What you will do. The line containing "outcome of current" marks the start. Return it and every later line of the listing below exactly, ending with the last one.

Data to use.
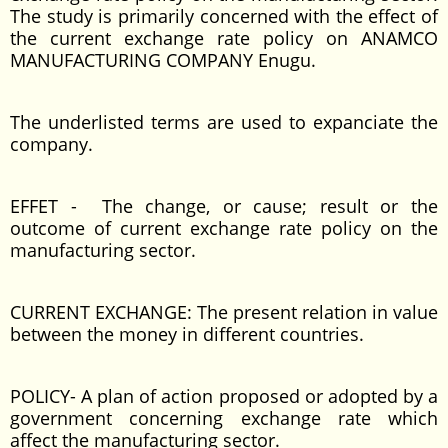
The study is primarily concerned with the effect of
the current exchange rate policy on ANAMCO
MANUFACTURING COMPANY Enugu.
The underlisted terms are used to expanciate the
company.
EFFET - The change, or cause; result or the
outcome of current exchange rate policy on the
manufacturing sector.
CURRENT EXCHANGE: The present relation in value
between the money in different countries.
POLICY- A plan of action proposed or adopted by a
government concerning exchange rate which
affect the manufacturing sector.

Response to this task.
outcome of current exchange rate policy on the
manufacturing sector.
CURRENT EXCHANGE: The present relation in value
between the money in different countries.
POLICY- A plan of action proposed or adopted by a
government concerning exchange rate which
affect the manufacturing sector.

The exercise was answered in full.